‘Visky,’ said the man driving the taxi.
‘Ah… whisky! Or vodka.’ I grinned as I got out. ‘Maybe see you last year,’ I ventured in bungled Russian.
There was no bottle to hand, but my wounded ego was soothed by the prescription. I’d been freshly eliminated from the World Cup in Siberia in a blitz tiebreak by Daniil Yuffa, an amiable young Russian. Two years ago, Daniil appeared on a Russian talent show (and YouTube). He simultaneously played three games of chess — blindfolded — and accompanied his own spectacle with a classical piano medley. Two days after beating me, he was out too. So it goes.

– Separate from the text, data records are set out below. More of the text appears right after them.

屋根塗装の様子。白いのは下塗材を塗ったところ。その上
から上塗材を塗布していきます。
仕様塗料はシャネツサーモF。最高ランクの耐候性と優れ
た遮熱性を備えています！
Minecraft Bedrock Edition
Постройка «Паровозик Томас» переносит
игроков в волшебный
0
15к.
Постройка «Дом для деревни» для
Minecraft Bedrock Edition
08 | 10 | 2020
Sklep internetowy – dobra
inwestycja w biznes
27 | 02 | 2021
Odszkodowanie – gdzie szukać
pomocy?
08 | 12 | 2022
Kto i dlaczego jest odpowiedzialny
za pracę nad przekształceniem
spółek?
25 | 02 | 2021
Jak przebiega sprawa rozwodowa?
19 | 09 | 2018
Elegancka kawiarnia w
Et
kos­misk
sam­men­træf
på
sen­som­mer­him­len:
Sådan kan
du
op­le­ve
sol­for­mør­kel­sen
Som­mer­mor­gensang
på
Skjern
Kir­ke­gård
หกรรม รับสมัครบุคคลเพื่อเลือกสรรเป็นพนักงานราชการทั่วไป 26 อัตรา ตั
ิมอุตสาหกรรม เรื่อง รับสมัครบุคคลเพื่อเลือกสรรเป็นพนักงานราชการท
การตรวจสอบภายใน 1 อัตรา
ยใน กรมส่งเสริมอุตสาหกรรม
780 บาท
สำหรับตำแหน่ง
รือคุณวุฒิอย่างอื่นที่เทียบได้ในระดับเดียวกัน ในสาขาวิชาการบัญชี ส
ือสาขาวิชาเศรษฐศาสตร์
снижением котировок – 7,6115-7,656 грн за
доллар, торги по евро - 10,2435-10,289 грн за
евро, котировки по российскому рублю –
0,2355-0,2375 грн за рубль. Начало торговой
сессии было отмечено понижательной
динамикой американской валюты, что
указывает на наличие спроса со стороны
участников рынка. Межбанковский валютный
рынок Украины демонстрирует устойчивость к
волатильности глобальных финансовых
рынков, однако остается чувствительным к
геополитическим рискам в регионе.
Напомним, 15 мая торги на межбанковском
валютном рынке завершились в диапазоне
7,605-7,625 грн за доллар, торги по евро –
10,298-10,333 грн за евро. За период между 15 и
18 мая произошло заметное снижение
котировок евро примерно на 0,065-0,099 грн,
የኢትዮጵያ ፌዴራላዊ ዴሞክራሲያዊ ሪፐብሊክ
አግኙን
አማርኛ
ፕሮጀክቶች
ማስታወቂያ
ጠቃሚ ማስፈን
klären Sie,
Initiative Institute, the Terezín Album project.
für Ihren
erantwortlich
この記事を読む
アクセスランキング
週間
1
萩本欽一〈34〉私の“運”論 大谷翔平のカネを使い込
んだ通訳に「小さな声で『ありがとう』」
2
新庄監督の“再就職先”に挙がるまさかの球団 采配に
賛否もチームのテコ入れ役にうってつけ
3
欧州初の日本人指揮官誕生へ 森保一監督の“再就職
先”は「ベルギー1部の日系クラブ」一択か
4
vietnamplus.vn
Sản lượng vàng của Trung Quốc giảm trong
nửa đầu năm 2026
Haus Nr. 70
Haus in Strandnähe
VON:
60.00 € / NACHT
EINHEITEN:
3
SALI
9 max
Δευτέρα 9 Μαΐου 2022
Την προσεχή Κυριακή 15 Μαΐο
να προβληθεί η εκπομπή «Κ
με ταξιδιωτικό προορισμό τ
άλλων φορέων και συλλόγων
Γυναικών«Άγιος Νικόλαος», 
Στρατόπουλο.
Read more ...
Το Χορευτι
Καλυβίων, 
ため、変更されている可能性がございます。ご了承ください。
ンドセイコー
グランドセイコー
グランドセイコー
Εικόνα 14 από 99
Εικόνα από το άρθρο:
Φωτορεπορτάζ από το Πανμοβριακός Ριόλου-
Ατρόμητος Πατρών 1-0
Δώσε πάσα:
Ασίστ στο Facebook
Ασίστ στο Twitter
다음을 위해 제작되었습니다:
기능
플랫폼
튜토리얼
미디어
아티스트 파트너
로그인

The Tragic Hero award goes to Nikita Vitiugov, another Russian who is formidably strong but just outside the world elite. He slew two giants on his winding path to the quarter final (Sergey Karjakin and Wesley So) but his tragedy unfolded in the ‘Armageddon’ game of the tiebreak against China’s Yu Yangyi. I mean no disrespect in calling it one of the worst grandmaster games I’ve ever seen, but the psychology is captivating.
Both players are punch drunk from five hours of speed chess, on top of their fortnight’s exertions. Our hero has the black pieces, and a draw will decide the match in his favour. He’s ready to be attacked, but can’t believe his luck when his opponent slips on a banana skin. White’s 9 Be4 is a comically bad move at this level, leaving him hopelessly lost on the board, but Vitiugov is disarmed by the slapstick. Striving to draw from a won position is like sketching a circle with a pencil: the more effort you expend, the worse it will look. That’s how one comes to play 17 ... Nd7, a cautious retreat when 17 ... Qc5 would clinch victory instantly, since 18 Ke3 loses the queen to 18 ... Nc4+. The position still favours Black, but the momentum is with White, and that carries the day.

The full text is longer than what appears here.